→ WHAT IS NEEDED
Find every line containing "material" in the records below and report the tally as a bare number.

Source records:
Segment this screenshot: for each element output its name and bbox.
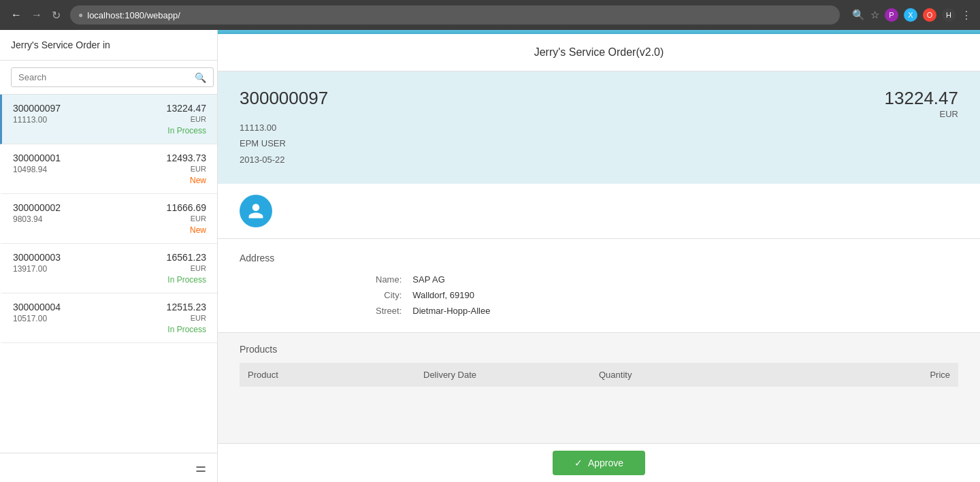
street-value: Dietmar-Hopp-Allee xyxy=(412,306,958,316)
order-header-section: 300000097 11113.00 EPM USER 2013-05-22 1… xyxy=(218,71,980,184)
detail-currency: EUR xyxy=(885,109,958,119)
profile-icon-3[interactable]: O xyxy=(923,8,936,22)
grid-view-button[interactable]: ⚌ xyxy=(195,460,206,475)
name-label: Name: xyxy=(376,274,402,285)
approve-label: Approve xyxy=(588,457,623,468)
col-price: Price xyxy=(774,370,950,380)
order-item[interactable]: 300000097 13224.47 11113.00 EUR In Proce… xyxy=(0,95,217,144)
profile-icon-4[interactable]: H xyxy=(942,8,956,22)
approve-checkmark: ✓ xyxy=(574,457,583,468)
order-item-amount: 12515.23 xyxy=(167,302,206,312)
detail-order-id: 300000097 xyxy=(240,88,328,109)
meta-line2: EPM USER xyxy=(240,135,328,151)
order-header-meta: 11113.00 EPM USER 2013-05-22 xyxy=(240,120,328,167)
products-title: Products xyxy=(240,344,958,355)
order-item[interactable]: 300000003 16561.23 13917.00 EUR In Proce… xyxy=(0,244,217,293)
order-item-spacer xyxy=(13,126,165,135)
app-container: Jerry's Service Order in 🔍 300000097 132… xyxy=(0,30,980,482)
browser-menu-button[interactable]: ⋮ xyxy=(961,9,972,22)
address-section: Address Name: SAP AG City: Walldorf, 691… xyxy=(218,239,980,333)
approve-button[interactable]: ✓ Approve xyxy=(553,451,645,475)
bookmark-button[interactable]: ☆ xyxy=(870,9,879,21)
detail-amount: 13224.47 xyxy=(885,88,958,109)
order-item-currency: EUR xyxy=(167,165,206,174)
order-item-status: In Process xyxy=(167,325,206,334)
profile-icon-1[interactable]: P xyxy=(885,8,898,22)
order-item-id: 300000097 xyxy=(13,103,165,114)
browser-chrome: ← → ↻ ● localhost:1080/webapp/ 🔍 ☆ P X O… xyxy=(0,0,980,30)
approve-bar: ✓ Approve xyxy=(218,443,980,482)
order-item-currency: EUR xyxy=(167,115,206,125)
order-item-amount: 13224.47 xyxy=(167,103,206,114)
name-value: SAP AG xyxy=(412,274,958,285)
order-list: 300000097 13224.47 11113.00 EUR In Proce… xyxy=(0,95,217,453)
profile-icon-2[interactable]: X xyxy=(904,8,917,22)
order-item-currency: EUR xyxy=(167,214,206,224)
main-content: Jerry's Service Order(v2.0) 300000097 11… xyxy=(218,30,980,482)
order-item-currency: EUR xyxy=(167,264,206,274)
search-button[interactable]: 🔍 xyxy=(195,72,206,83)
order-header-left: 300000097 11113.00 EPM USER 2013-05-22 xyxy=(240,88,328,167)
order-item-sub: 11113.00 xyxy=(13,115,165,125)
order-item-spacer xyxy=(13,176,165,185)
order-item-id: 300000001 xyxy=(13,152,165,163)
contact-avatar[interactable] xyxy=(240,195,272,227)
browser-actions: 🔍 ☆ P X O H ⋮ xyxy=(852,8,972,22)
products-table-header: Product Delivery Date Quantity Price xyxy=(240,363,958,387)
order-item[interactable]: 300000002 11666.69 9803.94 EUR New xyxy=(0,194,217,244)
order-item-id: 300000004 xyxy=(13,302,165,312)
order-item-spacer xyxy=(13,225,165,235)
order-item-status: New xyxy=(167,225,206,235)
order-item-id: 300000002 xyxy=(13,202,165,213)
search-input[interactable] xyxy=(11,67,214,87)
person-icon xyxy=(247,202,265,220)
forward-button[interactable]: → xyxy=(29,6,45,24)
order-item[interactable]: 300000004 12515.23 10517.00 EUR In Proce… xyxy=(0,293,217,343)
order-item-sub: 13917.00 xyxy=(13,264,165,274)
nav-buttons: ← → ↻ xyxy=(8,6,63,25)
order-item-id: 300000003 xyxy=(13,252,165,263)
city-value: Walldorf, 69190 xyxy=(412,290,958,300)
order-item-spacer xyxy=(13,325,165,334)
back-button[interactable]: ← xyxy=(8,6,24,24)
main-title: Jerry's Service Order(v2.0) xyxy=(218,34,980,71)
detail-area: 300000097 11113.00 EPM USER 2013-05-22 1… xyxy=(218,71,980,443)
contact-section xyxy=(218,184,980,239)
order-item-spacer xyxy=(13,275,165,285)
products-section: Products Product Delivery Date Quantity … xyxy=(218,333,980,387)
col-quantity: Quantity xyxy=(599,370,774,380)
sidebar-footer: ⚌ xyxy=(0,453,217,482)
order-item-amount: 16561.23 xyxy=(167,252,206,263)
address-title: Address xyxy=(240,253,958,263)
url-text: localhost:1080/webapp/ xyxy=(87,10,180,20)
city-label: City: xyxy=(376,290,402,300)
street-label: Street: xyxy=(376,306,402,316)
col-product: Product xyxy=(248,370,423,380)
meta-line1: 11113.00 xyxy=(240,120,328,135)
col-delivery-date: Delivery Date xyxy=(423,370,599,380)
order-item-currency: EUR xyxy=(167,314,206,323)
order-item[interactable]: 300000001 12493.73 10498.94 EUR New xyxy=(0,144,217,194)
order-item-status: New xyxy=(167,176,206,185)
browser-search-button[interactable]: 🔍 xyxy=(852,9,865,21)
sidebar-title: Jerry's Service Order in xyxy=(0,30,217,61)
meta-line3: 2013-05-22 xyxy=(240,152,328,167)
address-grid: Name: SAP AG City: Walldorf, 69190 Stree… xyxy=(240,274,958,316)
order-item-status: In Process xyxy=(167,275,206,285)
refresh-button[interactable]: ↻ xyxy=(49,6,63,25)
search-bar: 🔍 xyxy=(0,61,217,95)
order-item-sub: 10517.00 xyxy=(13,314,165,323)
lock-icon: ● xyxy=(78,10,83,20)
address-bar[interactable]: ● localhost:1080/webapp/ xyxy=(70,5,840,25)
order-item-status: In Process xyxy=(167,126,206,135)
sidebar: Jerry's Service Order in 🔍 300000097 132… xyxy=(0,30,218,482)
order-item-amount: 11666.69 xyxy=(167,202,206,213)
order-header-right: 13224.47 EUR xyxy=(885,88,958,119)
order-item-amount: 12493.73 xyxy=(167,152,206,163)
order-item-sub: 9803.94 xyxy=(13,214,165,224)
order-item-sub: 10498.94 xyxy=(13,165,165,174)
--
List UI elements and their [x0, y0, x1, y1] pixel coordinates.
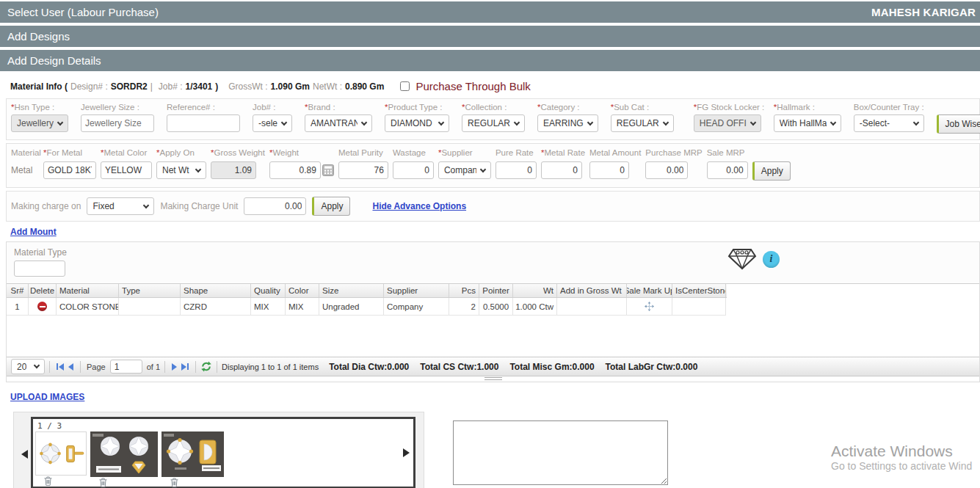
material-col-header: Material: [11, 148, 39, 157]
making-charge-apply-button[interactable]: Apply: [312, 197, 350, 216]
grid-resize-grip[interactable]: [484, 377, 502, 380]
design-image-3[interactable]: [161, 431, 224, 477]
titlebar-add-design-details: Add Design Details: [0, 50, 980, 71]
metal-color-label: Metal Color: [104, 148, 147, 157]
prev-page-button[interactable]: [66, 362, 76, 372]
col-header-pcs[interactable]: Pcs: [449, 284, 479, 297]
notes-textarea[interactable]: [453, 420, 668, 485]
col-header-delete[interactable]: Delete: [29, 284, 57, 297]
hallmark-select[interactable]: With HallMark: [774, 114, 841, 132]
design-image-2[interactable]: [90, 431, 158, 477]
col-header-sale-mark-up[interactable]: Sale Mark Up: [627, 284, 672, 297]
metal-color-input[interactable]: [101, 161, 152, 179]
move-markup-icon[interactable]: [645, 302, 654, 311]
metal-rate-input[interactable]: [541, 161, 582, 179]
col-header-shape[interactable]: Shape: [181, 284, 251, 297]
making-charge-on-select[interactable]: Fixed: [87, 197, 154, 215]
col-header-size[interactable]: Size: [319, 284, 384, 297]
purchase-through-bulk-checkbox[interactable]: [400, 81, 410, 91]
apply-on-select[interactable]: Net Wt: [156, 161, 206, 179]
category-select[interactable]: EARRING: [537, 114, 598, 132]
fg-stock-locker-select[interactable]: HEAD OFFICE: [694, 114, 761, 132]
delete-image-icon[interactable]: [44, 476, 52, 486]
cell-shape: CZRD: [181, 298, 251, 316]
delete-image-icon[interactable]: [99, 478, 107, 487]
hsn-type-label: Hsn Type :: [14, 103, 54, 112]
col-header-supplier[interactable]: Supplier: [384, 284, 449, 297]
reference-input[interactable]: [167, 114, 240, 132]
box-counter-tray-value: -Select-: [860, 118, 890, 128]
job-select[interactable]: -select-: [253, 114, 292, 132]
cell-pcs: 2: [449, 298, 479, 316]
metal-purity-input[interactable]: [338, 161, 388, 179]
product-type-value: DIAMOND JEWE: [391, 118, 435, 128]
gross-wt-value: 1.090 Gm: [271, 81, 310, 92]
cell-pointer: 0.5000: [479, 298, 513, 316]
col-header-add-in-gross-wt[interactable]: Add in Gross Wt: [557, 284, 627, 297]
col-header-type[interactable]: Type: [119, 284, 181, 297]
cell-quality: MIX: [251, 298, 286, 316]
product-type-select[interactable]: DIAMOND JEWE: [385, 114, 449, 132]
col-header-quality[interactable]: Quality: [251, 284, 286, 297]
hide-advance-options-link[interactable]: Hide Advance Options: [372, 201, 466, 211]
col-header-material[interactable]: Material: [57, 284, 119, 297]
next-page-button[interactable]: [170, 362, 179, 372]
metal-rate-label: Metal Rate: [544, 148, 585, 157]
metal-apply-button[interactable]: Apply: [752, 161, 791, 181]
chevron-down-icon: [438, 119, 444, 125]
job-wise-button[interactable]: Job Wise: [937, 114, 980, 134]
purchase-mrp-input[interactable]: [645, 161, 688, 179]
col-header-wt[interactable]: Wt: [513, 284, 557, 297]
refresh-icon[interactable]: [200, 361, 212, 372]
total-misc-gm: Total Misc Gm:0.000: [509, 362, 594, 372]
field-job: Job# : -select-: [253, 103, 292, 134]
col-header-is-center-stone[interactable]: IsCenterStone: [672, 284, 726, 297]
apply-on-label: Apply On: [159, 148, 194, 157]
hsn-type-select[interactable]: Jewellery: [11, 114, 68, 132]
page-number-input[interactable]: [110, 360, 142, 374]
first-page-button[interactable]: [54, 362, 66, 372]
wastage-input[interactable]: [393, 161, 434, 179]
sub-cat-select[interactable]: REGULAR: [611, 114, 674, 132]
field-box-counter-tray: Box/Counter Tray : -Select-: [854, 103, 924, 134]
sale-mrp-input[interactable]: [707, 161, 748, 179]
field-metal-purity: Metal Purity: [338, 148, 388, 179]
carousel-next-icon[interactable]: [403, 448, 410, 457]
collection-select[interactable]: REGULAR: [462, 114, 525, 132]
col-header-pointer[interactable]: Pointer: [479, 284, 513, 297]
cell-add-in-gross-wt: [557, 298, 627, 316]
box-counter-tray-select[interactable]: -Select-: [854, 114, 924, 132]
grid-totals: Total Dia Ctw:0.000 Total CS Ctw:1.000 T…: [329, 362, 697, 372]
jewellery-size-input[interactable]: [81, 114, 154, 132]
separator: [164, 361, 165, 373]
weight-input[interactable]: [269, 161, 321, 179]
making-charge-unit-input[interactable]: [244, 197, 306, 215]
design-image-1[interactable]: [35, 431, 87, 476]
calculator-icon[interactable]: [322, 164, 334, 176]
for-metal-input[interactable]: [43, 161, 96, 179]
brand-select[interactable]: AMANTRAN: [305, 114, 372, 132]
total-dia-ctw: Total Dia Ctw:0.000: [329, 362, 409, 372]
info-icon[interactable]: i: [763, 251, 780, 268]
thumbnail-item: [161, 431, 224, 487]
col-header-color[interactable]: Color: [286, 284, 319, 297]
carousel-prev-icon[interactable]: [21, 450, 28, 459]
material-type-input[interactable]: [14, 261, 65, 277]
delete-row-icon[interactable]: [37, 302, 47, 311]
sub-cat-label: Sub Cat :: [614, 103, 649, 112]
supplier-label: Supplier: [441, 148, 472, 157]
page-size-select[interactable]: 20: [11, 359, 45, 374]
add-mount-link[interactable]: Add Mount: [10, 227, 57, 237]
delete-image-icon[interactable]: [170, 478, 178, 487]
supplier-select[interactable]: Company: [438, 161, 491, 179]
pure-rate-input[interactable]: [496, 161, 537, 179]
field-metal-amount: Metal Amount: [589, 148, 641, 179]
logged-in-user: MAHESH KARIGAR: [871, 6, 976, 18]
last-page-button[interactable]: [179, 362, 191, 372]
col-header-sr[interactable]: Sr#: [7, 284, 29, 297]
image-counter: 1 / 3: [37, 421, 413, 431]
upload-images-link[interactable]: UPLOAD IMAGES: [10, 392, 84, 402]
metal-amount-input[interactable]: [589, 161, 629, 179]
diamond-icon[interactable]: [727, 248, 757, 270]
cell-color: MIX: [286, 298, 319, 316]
--
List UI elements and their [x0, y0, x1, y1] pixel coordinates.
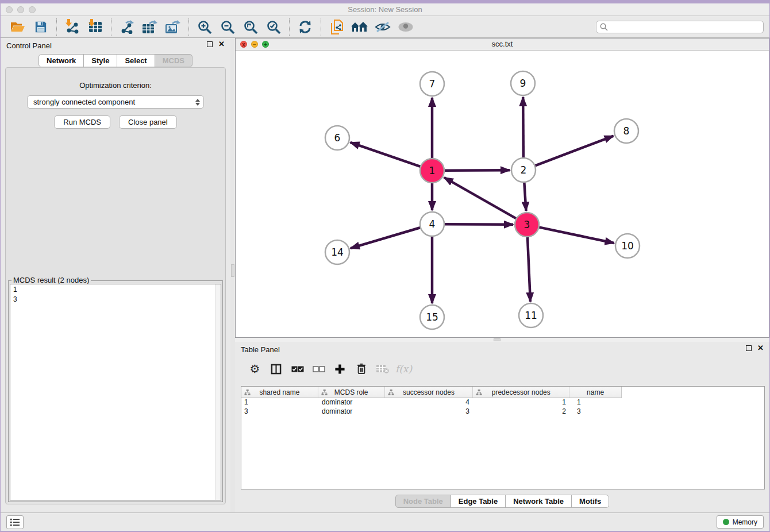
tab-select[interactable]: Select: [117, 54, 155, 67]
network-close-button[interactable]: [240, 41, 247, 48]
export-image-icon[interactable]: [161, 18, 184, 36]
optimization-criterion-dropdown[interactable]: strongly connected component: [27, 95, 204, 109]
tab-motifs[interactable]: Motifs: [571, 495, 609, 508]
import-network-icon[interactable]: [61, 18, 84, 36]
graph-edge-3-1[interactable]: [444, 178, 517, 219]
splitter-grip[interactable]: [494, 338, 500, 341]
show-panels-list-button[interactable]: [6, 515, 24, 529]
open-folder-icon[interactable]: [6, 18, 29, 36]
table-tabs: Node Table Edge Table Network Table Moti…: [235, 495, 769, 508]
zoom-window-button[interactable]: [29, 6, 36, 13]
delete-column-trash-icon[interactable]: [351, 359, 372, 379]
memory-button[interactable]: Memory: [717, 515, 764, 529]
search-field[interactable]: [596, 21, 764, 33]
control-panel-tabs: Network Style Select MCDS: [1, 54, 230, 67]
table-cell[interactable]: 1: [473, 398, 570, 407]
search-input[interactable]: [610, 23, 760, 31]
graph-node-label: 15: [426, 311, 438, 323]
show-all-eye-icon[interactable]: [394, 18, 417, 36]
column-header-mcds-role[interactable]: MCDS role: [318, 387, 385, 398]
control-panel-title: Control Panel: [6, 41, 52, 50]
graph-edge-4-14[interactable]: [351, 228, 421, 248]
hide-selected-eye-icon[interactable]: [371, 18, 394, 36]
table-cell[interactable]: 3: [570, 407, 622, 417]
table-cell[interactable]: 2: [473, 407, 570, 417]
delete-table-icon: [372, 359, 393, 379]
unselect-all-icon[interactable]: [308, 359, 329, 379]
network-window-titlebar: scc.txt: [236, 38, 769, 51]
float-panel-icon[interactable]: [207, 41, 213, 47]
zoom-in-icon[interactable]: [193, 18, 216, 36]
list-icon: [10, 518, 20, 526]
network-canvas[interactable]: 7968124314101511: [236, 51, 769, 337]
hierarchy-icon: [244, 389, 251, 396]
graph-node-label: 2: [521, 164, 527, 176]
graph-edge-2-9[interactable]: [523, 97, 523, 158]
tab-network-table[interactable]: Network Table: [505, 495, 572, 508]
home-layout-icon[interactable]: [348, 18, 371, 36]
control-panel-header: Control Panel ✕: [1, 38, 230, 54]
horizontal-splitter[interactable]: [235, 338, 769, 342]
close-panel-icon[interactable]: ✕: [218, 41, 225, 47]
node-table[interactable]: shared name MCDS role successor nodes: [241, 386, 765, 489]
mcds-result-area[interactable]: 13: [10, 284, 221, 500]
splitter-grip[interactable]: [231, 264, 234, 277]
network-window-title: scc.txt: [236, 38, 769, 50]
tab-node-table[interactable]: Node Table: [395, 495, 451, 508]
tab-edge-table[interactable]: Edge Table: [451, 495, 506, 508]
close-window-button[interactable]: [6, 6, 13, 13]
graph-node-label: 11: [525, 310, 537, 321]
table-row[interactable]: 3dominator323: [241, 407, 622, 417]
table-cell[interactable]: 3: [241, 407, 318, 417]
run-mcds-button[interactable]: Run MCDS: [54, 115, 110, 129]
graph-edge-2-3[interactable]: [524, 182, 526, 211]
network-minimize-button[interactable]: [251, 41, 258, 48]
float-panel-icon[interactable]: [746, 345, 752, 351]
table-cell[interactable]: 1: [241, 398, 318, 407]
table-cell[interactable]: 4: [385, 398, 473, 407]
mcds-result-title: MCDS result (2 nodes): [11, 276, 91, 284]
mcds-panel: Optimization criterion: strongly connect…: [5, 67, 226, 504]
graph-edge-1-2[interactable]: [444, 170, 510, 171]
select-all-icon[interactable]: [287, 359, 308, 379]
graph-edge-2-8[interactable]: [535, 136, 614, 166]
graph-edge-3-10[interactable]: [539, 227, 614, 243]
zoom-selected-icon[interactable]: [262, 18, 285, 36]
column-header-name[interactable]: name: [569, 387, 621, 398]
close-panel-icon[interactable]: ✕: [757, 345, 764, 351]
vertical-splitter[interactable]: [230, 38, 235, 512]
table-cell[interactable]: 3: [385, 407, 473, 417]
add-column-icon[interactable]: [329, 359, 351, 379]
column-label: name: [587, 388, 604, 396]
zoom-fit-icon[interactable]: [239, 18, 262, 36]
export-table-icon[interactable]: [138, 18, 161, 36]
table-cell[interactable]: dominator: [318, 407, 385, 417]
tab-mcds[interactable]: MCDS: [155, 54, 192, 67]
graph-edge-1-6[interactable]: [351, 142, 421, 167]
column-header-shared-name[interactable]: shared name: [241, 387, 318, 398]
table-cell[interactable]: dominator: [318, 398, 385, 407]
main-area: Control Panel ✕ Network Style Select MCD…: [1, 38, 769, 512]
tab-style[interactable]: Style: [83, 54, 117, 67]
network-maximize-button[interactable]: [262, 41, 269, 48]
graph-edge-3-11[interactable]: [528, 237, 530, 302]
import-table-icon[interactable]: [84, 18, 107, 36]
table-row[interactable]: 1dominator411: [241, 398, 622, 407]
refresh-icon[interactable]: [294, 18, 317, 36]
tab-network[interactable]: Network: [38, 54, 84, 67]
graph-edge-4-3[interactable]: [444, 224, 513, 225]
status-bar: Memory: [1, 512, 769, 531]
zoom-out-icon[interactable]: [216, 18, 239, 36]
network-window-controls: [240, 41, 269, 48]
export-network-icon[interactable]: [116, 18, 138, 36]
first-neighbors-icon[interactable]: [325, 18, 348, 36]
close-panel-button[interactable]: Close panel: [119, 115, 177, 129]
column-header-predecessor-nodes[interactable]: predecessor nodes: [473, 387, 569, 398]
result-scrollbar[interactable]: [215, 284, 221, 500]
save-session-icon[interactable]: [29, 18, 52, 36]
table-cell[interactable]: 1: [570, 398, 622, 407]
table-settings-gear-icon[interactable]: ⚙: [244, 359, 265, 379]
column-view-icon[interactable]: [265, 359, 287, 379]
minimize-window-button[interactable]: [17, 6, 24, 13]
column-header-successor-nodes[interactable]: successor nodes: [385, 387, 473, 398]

→ TASK OUTPUT
3